Las tomas de frente y de perfil, tan policiales, no benefician al presidente de un partido plagado de individuos que han recibido la llamada del inspector, sido objeto de registros y sentido la presión en la coronilla que evita el chichón al entrar en el coche que lleva a comisaría. No se ve el sentido narrativo a ese salto de plano medio de frente a perfil en primer plano. Quizá el cambio sea para mover al quietista, quizá sea porque el perfil del presidente en funciones sugiere más determinación que su mirada esquiva, inquieta, miracielos pero ese trajín distrae de un discurso, que puntean en bucle y en crescendo cuerdas lejanas, en el que mete miedo con «los otros» para quitarlo con un «aquí estoy yo», queridos amigos de mi fe o de mi edad a los que me dirijo formal aun sin corbata.

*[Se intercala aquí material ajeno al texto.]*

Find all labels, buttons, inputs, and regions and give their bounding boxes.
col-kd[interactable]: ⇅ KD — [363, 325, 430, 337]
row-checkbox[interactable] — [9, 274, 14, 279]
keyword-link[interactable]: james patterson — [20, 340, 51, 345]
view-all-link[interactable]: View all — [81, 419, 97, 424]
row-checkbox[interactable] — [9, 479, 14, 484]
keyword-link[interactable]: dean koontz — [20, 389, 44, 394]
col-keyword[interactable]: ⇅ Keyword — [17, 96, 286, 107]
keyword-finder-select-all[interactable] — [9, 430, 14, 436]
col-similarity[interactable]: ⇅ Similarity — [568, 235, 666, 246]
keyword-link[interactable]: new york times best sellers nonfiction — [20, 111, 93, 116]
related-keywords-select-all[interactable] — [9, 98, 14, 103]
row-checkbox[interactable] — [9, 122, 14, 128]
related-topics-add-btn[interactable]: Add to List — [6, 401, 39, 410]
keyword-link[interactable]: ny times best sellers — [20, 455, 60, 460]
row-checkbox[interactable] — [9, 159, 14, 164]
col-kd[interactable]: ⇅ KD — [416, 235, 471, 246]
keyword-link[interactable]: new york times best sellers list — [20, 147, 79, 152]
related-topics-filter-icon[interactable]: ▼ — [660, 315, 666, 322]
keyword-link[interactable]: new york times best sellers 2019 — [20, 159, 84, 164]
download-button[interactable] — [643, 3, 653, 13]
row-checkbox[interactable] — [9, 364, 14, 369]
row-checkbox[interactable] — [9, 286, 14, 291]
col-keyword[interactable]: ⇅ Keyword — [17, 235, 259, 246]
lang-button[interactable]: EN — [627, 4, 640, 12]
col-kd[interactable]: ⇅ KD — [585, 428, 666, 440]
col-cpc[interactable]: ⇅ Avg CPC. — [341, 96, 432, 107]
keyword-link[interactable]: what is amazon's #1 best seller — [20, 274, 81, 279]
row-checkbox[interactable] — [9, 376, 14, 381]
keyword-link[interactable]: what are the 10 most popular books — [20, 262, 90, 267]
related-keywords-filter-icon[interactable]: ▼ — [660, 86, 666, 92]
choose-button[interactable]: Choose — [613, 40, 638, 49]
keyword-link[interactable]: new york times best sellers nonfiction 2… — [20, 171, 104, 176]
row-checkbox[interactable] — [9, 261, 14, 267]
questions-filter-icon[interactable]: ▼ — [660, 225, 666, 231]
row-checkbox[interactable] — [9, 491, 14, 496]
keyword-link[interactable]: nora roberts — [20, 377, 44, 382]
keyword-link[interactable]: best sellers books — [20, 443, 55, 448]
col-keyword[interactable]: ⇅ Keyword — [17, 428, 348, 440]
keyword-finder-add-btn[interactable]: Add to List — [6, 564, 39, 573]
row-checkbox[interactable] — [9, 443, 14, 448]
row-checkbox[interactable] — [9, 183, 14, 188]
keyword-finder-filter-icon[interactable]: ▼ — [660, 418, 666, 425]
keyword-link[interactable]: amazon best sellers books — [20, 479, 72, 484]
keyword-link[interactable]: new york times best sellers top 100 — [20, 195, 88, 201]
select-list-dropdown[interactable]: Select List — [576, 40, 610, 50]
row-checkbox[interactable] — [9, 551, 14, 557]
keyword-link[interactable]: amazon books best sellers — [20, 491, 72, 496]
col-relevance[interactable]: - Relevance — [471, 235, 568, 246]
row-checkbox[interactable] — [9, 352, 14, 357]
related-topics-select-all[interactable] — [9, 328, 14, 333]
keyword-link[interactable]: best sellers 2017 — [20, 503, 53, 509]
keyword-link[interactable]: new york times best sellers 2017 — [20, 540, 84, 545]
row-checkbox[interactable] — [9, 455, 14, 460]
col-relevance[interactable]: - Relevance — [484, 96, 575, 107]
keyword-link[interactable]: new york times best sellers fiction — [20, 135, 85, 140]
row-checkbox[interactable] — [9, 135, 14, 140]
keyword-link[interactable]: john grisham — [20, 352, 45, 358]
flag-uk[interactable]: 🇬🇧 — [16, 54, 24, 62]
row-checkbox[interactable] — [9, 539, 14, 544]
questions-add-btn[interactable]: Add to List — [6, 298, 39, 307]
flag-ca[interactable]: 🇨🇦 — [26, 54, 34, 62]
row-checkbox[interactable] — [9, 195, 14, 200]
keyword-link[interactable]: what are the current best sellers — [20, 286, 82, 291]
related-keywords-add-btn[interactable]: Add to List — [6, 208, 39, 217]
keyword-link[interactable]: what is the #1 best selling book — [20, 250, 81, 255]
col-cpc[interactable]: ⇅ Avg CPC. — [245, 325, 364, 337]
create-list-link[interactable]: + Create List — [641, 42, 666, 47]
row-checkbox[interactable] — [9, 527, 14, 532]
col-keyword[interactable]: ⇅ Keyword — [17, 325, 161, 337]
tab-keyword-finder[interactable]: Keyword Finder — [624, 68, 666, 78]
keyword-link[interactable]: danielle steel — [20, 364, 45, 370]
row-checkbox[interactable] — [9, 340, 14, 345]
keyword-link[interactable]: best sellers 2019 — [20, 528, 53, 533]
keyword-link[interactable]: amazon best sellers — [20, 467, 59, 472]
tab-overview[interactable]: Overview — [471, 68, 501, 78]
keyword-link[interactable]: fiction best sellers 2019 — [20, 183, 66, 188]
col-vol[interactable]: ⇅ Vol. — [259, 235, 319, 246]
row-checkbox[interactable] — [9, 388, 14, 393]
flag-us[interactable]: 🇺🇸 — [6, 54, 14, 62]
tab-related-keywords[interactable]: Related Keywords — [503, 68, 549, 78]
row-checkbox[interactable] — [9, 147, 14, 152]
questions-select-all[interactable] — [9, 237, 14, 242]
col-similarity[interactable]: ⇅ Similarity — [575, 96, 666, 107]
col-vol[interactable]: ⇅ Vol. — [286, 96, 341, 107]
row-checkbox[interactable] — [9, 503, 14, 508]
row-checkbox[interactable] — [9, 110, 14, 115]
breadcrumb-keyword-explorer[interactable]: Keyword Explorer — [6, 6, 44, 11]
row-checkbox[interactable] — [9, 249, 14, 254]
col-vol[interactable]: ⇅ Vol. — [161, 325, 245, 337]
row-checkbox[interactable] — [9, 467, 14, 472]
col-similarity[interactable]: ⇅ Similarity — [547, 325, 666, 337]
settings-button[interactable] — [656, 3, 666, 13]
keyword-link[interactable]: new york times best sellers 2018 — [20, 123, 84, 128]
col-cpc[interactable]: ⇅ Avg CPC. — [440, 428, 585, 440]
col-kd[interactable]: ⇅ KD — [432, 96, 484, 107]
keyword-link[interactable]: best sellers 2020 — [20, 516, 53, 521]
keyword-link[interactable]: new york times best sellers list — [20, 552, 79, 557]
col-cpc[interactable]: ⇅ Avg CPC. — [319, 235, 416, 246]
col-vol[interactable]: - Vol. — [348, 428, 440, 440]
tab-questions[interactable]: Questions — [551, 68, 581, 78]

Mientras tanto, el trávelin a mano de un par de cámaras de teléfono móvil en una mañana con ruido de viento, escenifica en la Puerta del Sol del 15M, el encuentro de Pablo Iglesias (Podemos), hablando en singular en nombre de la más plural de las formaciones, y de Alberto Garzón, hablando en plural en nombre de una coalición que se vacía. La robla en Lavapiés con dos botellines de cerveza, la bebida de la desesperanza laboral y del gas futbolero, es un wasap al corazón de los perdedores de la crisis. Al paladín de lo nuevo, Alberto Rivera (Ciudadanos) el comunismo le parece antiguo. Lo es: se le calcula un segundo más de vida que al anticomunismo.